**WHAT THE EXERCISE ASKS**
Send back exactly the lines from the opening line of the records below through the one with "продукцию, отличающуюся хорошим качеством и".

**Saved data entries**
=-=-=

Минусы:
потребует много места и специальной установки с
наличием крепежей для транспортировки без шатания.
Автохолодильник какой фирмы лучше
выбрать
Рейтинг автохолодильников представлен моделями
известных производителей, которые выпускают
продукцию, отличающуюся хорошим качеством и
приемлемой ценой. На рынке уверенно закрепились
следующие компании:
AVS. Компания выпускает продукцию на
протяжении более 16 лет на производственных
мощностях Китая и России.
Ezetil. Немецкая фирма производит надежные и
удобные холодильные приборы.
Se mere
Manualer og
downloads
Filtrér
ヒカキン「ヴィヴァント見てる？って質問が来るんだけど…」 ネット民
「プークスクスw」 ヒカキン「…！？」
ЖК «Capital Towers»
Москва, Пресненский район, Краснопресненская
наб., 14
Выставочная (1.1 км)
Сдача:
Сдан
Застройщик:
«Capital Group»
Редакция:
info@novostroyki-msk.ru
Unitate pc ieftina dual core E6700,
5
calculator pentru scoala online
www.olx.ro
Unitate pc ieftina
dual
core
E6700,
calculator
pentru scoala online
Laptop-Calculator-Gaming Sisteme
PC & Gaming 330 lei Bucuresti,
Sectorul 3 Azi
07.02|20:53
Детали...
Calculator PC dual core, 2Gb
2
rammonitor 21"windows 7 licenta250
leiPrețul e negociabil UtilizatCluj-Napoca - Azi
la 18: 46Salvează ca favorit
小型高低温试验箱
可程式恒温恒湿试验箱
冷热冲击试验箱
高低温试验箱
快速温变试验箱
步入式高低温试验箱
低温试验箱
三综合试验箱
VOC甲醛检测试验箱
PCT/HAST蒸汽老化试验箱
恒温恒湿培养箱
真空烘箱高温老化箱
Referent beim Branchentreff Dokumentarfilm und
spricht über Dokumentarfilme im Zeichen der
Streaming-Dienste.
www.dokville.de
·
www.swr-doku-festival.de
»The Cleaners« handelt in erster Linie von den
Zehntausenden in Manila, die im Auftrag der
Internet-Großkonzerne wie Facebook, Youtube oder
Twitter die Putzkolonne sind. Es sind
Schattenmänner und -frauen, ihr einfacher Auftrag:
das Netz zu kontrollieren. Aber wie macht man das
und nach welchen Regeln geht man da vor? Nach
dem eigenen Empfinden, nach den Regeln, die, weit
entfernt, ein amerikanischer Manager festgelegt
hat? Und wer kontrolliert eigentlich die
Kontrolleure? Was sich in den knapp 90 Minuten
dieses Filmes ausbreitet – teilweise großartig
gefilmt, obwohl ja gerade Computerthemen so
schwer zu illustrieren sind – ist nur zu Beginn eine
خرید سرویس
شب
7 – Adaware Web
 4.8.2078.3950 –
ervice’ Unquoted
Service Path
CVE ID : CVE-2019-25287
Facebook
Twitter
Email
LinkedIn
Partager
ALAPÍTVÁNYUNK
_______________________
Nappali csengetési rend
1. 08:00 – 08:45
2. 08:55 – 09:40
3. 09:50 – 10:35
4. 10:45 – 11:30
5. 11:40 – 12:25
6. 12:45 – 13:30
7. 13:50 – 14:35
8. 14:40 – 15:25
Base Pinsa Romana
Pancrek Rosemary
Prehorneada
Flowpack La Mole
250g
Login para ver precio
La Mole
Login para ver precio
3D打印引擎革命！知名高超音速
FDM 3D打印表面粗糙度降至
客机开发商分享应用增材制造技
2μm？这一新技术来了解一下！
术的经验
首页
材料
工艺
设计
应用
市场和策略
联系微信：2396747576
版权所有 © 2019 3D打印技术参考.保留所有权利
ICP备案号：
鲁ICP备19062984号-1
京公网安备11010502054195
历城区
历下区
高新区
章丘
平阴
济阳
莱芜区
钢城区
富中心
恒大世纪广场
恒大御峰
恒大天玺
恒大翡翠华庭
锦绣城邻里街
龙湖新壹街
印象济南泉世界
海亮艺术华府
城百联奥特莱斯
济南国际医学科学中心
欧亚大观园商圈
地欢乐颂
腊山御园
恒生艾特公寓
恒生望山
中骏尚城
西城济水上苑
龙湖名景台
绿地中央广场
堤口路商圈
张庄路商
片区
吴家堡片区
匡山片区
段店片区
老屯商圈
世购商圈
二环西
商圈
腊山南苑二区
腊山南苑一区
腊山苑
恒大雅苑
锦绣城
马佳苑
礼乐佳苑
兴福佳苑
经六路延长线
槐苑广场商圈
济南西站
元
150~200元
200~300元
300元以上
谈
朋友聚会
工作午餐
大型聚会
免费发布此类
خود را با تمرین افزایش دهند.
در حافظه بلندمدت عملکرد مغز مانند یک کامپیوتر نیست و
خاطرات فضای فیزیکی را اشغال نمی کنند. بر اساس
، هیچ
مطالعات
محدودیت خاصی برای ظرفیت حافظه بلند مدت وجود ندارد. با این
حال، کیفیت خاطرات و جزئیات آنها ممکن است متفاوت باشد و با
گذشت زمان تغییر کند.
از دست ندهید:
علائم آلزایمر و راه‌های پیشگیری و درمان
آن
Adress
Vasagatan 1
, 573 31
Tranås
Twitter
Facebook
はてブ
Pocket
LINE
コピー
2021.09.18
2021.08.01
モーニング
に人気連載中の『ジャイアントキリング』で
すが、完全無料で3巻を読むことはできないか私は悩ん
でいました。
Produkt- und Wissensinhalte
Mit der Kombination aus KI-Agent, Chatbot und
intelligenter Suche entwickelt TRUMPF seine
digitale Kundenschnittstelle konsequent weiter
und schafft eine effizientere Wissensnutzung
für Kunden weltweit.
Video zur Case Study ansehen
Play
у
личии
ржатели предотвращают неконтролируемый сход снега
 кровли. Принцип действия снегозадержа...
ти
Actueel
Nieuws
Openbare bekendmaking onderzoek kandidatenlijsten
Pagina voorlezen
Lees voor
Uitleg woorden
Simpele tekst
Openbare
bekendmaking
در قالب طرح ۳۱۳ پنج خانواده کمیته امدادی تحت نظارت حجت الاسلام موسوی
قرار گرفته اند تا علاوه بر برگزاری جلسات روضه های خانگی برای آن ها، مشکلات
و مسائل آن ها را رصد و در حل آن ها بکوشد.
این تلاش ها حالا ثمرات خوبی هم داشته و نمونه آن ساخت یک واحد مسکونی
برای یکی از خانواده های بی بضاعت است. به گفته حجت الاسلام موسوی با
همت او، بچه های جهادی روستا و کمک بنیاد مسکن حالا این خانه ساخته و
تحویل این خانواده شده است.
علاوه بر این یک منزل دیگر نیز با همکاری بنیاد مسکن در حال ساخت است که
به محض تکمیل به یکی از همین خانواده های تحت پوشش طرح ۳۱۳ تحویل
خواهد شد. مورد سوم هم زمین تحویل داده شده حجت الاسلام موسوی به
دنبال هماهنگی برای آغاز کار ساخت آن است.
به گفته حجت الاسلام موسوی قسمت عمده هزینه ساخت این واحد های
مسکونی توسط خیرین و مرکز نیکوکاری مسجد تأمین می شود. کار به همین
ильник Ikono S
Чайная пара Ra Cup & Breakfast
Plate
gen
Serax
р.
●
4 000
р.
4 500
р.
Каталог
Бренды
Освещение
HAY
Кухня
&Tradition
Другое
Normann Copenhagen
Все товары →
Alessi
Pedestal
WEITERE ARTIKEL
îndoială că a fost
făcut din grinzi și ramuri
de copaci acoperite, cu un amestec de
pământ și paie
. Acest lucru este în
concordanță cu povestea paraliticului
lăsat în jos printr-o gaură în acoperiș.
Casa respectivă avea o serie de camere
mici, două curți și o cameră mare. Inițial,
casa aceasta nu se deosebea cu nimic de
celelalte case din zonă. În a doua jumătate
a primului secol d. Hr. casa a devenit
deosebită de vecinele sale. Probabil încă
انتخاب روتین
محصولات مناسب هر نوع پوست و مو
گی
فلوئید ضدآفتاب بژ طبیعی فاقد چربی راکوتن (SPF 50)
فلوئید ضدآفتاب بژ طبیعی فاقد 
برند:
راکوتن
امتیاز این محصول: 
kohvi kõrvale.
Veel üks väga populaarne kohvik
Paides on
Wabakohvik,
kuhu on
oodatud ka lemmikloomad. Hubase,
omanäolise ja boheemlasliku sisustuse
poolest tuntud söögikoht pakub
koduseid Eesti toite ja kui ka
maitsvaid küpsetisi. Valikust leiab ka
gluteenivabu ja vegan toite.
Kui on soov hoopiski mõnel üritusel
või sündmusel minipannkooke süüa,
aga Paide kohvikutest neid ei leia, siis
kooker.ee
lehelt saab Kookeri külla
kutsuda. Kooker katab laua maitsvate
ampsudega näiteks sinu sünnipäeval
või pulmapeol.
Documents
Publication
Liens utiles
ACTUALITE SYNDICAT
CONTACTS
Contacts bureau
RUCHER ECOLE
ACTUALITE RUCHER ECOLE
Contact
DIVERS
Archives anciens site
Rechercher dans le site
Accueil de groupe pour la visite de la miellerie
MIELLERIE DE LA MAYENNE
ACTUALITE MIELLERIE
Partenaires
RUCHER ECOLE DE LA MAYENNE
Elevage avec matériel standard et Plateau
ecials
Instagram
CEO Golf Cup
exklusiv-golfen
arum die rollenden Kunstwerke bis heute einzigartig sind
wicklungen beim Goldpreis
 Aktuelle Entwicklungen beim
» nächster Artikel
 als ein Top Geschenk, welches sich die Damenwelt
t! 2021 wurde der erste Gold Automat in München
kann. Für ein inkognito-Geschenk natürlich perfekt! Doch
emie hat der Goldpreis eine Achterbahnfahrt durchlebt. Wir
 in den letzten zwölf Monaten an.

=-=-=

**ANSWER SPACE**
Минусы:
потребует много места и специальной установки с
наличием крепежей для транспортировки без шатания.
Автохолодильник какой фирмы лучше
выбрать
Рейтинг автохолодильников представлен моделями
известных производителей, которые выпускают
продукцию, отличающуюся хорошим качеством и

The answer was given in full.